• Exercise description: Pick each line containing "kavo" out of the records.
**** Data to use ****
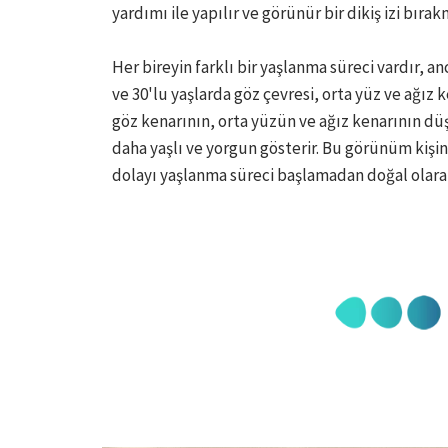
yardımı ile yapılır ve görünür bir dikiş izi bırak
Her bireyin farklı bir yaşlanma süreci vardır, an
ve 30'lu yaşlarda göz çevresi, orta yüz ve ağız k
göz kenarının, orta yüzün ve ağız kenarının dü
daha yaşlı ve yorgun gösterir. Bu görünüm kişi
dolayı yaşlanma süreci başlamadan doğal olarak 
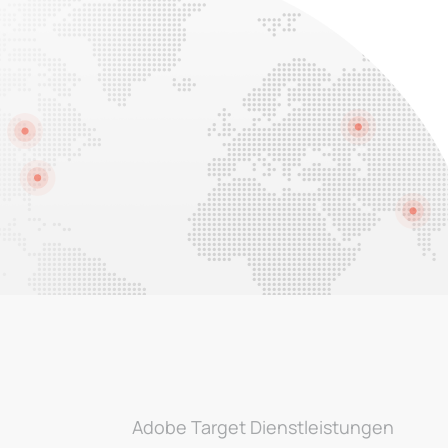
Adobe Target Dienstleistungen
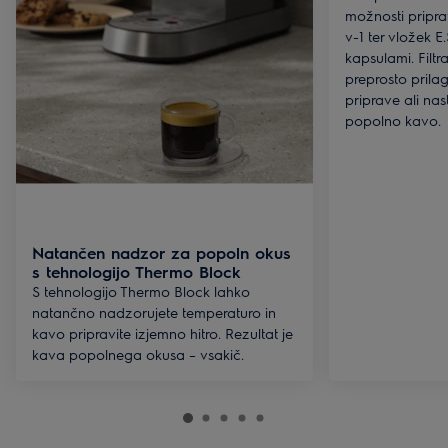
možnosti priprav
v-1 ter vložek E.S
kapsulami. Fil
preprosto prilag
priprave ali nas
popolno kavo.
Natančen nadzor za popoln okus
s tehnologijo Thermo Block
S tehnologijo Thermo Block lahko
natančno nadzorujete temperaturo in
kavo pripravite izjemno hitro. Rezultat je
kava popolnega okusa – vsakič.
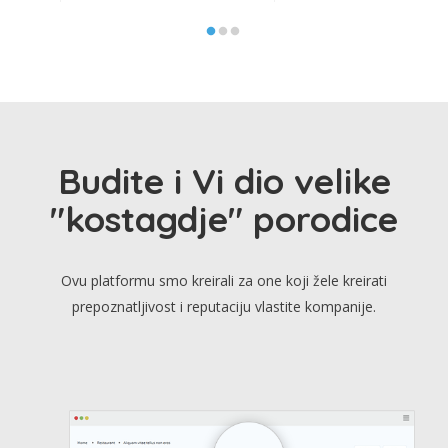
Budite i Vi dio velike
"kostagdje" porodice
Ovu platformu smo kreirali za one koji žele kreirati
prepoznatljivost i reputaciju vlastite kompanije.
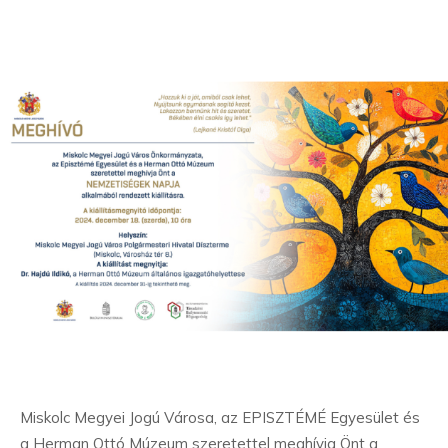
Miskolc Megyei Jogú Városa, az EPISZTÉMÉ Egyesület és
a Herman Ottó Múzeum szeretettel meghívja Önt a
****
• Answer box:
popolno kavo.
kavo pripravite izjemno hitro. Rezultat je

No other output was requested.